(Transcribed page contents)
________________________________________

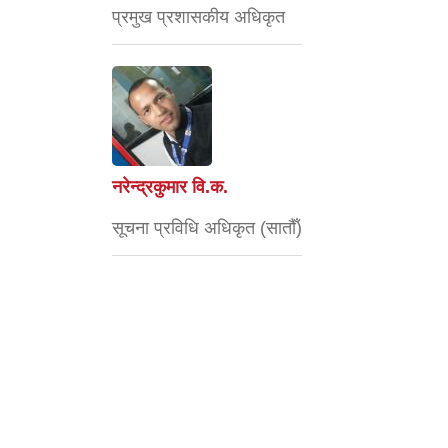
प्रमुख प्रशासकीय अधिकृत
नरेन्द्रकुमार वि.क.
सूचना प्रविधि अधिकृत (सातौँ)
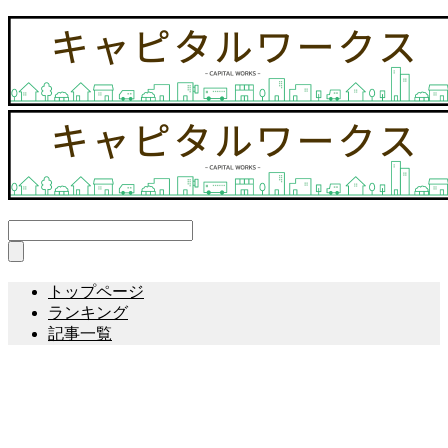
トップページ
ランキング
記事一覧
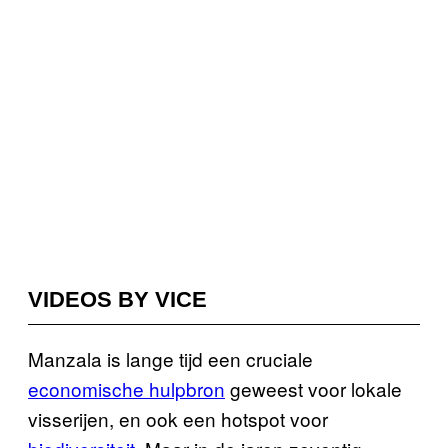
VIDEOS BY VICE
Manzala is lange tijd een cruciale
economische hulpbron
geweest voor lokale
visserijen, en ook een hotspot voor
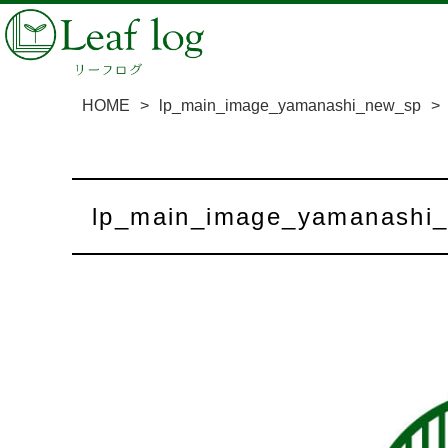
HOME
>
lp_main_image_yamanashi_new_sp
>
lp_main_image_yamanashi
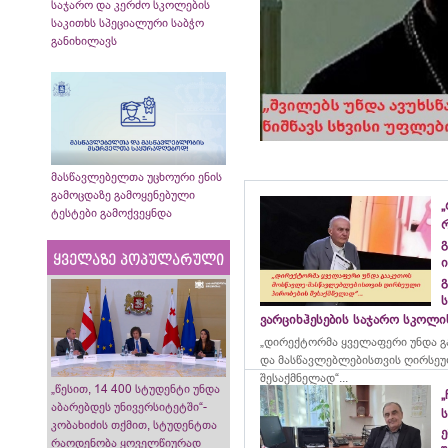
საჯარო და კერძო სკოლების
საკითხს სპეციალური საბჭო
განიხილავს
მასწავლებელთა უცხოური ენის
გამოცდაზე გამოყენებული
„
ტესტები გამოქვეყნდა
გ
ყველაზე პოპულარული
ი
გ
ვარციხჰესების საჯარო სკოლ
„დირექტორმა ყველაფერი უნდა გ
და მასწავლებლებისთვის ღირსეუ
შესაქმნელად“...
„წესით, 14 400 სტუდენტი უნდა
„
აბარებდეს უნივერსიტეტში“-
კობახიძის თქმით, სტუდენტთა
ე
რაოდენობა ყოველწიურად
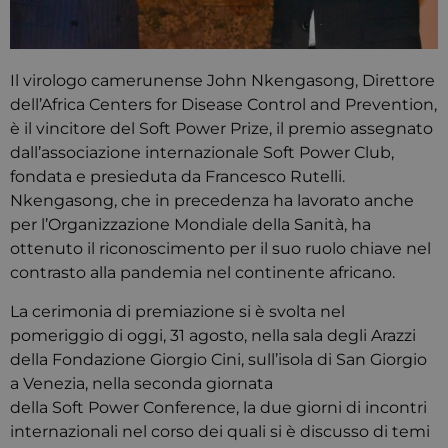
Il virologo camerunense John Nkengasong, Direttore
dell’Africa Centers for Disease Control and Prevention,
è il vincitore del Soft Power Prize, il premio assegnato
dall’associazione internazionale Soft Power Club,
fondata e presieduta da Francesco Rutelli.
Nkengasong, che in precedenza ha lavorato anche
per l’Organizzazione Mondiale della Sanità, ha
ottenuto il riconoscimento per il suo ruolo chiave nel
contrasto alla pandemia nel continente africano.
La cerimonia di premiazione si è svolta nel
pomeriggio di oggi, 31 agosto, nella sala degli Arazzi
della Fondazione Giorgio Cini, sull’isola di San Giorgio
a Venezia, nella seconda giornata
della Soft Power Conference, la due giorni di incontri
internazionali nel corso dei quali si è discusso di temi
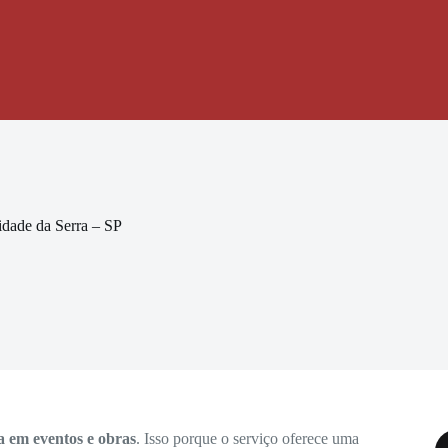
idade da Serra – SP
a em eventos e obras
. Isso porque o serviço oferece uma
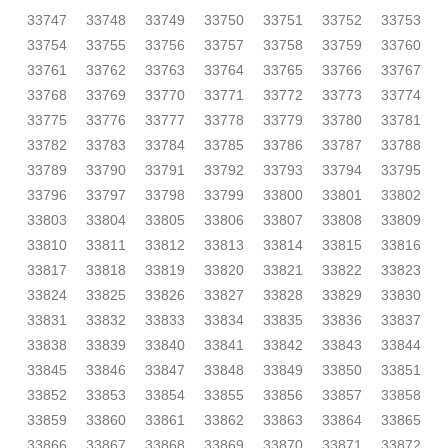
33747
33748
33749
33750
33751
33752
33753
33754
33755
33756
33757
33758
33759
33760
33761
33762
33763
33764
33765
33766
33767
33768
33769
33770
33771
33772
33773
33774
33775
33776
33777
33778
33779
33780
33781
33782
33783
33784
33785
33786
33787
33788
33789
33790
33791
33792
33793
33794
33795
33796
33797
33798
33799
33800
33801
33802
33803
33804
33805
33806
33807
33808
33809
33810
33811
33812
33813
33814
33815
33816
33817
33818
33819
33820
33821
33822
33823
33824
33825
33826
33827
33828
33829
33830
33831
33832
33833
33834
33835
33836
33837
33838
33839
33840
33841
33842
33843
33844
33845
33846
33847
33848
33849
33850
33851
33852
33853
33854
33855
33856
33857
33858
33859
33860
33861
33862
33863
33864
33865
33866
33867
33868
33869
33870
33871
33872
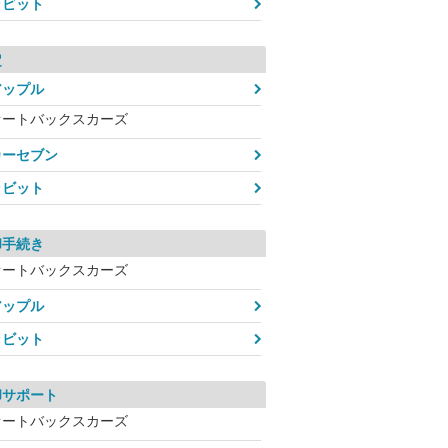
ラビット
定
アップル
オートバックスカーズ
カーセブン
ラビット
却手続き
オートバックスカーズ
アップル
ラビット
却サポート
オートバックスカーズ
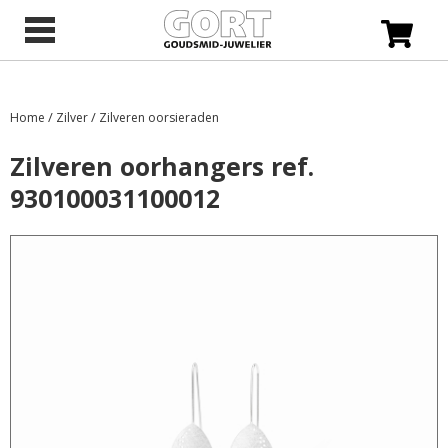
/
/
Home
Zilver
Zilveren oorsieraden
Zilveren oorhangers ref.
930100031100012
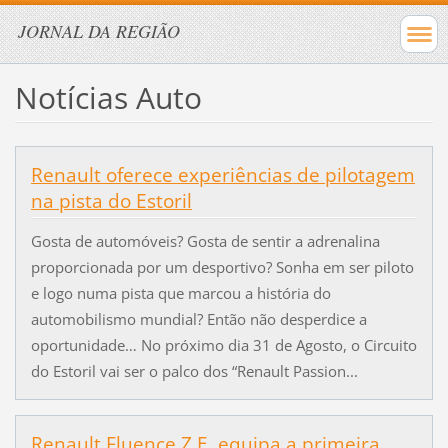
JORNAL DA REGIÃO
Notícias Auto
Renault oferece experiências de pilotagem
na pista do Estoril
Gosta de automóveis? Gosta de sentir a adrenalina
proporcionada por um desportivo? Sonha em ser piloto
e logo numa pista que marcou a história do
automobilismo mundial? Então não desperdice a
oportunidade… No próximo dia 31 de Agosto, o Circuito
do Estoril vai ser o palco dos “Renault Passion...
Renault Fluence Z.E. equipa a primeira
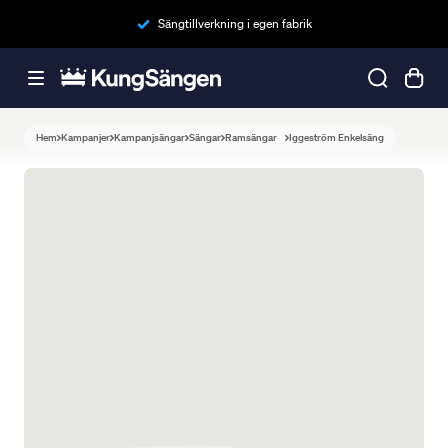
Sängtillverkning i egen fabrik
Hem
Kampanjer
Kampanjsängar
Sängar
Ramsängar
Iggeström Enkelsäng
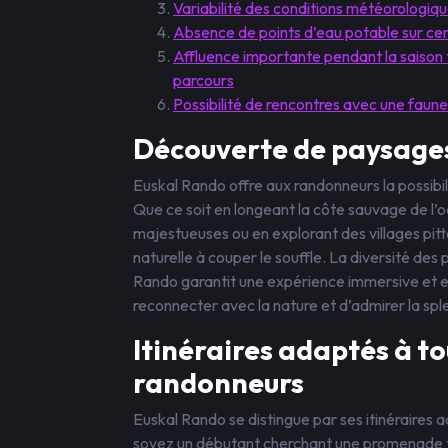
Variabilité des conditions météorologi
Absence de points d’eau potable sur cer
Affluence importante pendant la saison 
parcours
Possibilité de rencontres avec une faun
Découverte de paysages
Euskal Rando offre aux randonneurs la possibi
Que ce soit en longeant la côte sauvage de l
majestueuses ou en explorant des villages pi
naturelle à couper le souffle. La diversité de
Rando garantit une expérience immersive et e
reconnecter avec la nature et d’admirer la spl
Itinéraires adaptés à to
randonneurs
Euskal Rando se distingue par ses itinéraires
soyez un débutant cherchant une promenade t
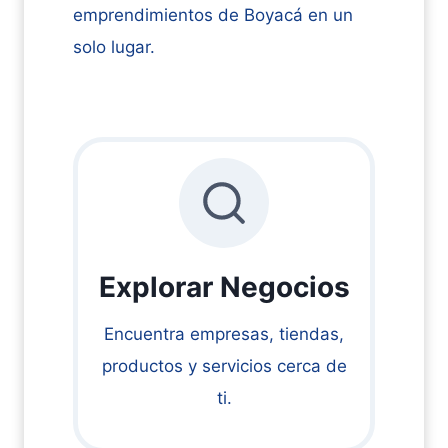
emprendimientos de Boyacá en un
solo lugar.
Explorar Negocios
Encuentra empresas, tiendas,
productos y servicios cerca de
ti.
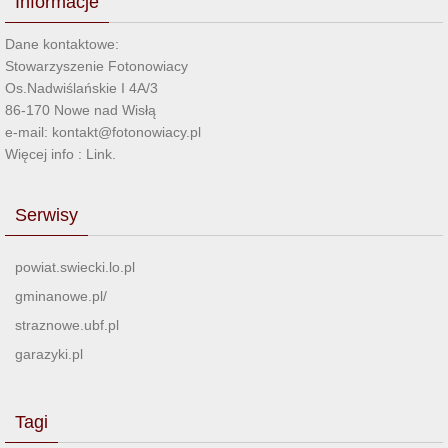
Informacje
Dane kontaktowe:
Stowarzyszenie Fotonowiacy
Os.Nadwiślańskie I 4A/3
86-170 Nowe nad Wisłą
e-mail: kontakt@fotonowiacy.pl
Więcej info :
Link
.
Serwisy
powiat.swiecki.lo.pl
gminanowe.pl/
straznowe.ubf.pl
garazyki.pl
Tagi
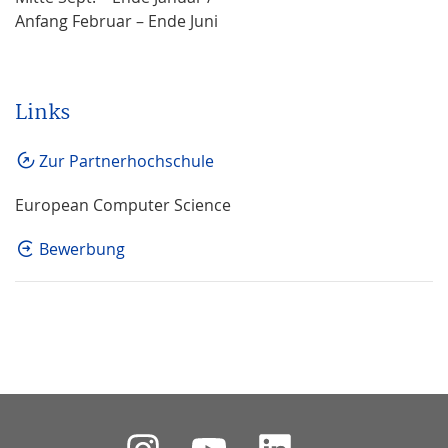
Anfang Februar – Ende Juni
Links
Zur Partnerhochschule
European Computer Science
Bewerbung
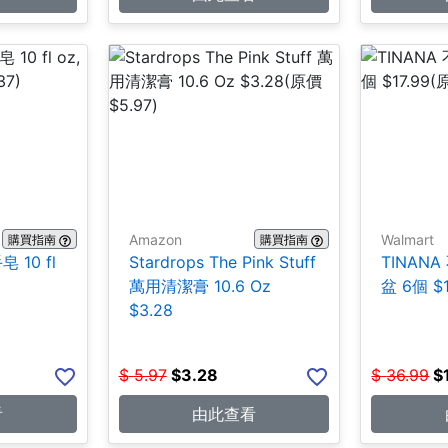
Amazon
Walmart
購買指南
購買指南
 10 fl
Stardrops The Pink Stuff
TINAN
萬用清潔膏 10.6 Oz
盆 6個 $1
$3.28
$
5.97
$
3.28
$
36.99
$
看
由此查看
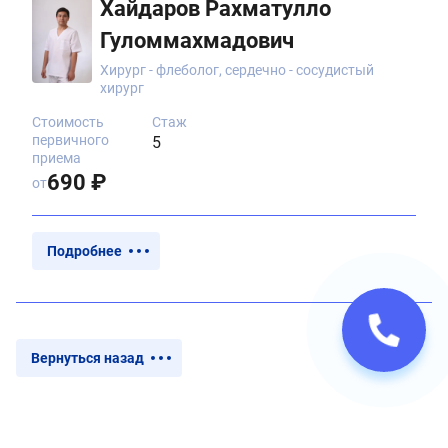
Хайдаров Рахматулло
Гуломмахмадович
Хирург - флеболог, сердечно - сосудистый
хирург
Стоимость
Стаж
первичного
5
приема
690 ₽
от
Подробнее
Вернуться назад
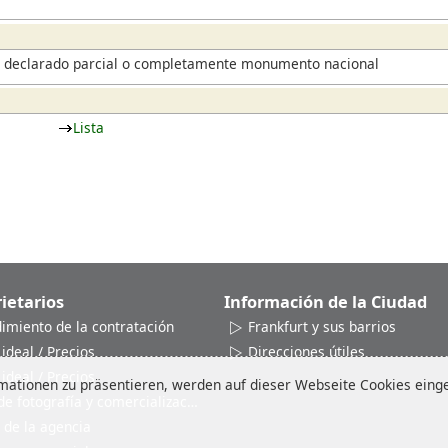
es declarado parcial o completamente monumento nacional
Lista
ietarios
Información de la Ciudad
dimiento de la contratación
Frankfurt y sus barrios
 ideal / Precios
Direcciones útiles
 ideal / Precios
ationen zu präsentieren, werden auf dieser Webseite Cookies einges
de fotografía y comercialización
 de la agencia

________________________________________

_WORK INSTRUCTIONS_
Pick out all lines from the data above in which the word "საჯარო" appears.

_EXERCISE RESULT_
საჯარო და კერძო სკოლების
ვარციხჰესების საჯარო სკოლ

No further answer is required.